**TASK STATEMENT**.
Those lines of the material below that fall between its first line and the line with "Einrichtungen und Behörden", both included, are to be repeated exactly.

Top of DATA SHOWN

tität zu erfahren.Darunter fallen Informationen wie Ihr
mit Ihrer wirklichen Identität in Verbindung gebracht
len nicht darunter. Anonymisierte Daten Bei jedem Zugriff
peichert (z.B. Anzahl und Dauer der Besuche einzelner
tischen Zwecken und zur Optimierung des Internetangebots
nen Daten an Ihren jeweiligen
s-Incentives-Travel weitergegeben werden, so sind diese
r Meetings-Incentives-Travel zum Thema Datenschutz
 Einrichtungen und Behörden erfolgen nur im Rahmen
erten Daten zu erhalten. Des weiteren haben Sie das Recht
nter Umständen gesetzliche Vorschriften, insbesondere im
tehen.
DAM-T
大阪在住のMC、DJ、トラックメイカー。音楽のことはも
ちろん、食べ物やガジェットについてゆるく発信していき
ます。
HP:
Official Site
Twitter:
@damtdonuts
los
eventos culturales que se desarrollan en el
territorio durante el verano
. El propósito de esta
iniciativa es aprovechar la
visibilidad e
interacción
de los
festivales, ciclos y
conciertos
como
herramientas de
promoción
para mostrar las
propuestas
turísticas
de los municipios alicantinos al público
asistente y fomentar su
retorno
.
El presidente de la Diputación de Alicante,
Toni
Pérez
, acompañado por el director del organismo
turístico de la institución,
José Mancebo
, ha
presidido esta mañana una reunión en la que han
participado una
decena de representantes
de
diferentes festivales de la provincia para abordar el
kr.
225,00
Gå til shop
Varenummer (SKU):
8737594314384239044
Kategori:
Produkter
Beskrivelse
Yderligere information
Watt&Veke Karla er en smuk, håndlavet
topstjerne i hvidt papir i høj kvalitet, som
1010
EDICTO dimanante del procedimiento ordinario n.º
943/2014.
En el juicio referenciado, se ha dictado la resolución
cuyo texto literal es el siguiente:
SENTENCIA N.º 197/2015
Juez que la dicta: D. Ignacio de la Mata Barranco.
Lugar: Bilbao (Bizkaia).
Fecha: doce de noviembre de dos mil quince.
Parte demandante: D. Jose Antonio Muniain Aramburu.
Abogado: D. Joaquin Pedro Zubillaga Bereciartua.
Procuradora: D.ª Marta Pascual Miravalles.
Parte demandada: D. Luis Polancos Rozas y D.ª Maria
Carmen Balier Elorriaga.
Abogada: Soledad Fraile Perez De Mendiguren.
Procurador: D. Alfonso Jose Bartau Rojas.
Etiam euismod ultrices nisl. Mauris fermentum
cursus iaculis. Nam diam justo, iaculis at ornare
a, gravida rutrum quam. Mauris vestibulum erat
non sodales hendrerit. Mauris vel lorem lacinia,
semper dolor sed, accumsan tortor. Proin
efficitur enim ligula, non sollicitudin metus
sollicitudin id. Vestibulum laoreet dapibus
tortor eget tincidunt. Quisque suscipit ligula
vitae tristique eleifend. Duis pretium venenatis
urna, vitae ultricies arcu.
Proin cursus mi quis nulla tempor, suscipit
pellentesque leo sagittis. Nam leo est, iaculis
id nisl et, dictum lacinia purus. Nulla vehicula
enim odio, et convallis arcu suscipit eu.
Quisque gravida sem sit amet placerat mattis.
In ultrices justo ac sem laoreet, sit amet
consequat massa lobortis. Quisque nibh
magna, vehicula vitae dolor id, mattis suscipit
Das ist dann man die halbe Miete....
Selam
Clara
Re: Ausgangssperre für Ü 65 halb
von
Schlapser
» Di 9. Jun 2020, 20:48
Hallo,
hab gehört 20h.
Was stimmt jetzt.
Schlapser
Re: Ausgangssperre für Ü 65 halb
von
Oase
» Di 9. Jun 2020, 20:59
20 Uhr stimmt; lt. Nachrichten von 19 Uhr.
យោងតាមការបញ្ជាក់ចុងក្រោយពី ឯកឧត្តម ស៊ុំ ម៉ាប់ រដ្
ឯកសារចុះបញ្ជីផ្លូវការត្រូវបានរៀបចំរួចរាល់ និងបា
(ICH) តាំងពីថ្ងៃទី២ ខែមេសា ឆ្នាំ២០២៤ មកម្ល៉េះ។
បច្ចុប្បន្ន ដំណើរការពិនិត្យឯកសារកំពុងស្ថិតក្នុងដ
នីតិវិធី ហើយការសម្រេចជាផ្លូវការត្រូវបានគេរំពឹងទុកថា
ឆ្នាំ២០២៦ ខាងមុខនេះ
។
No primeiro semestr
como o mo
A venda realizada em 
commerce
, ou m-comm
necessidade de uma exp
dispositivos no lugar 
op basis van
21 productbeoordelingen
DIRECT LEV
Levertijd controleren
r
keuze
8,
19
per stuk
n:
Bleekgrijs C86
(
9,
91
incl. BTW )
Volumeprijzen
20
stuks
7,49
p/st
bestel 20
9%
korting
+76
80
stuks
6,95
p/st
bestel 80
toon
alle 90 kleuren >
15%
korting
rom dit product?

Bottom of DATA SHOWN

**RESULT OF THE EXERCISE**.
tität zu erfahren.Darunter fallen Informationen wie Ihr
mit Ihrer wirklichen Identität in Verbindung gebracht
len nicht darunter. Anonymisierte Daten Bei jedem Zugriff
peichert (z.B. Anzahl und Dauer der Besuche einzelner
tischen Zwecken und zur Optimierung des Internetangebots
nen Daten an Ihren jeweiligen
s-Incentives-Travel weitergegeben werden, so sind diese
r Meetings-Incentives-Travel zum Thema Datenschutz
 Einrichtungen und Behörden erfolgen nur im Rahmen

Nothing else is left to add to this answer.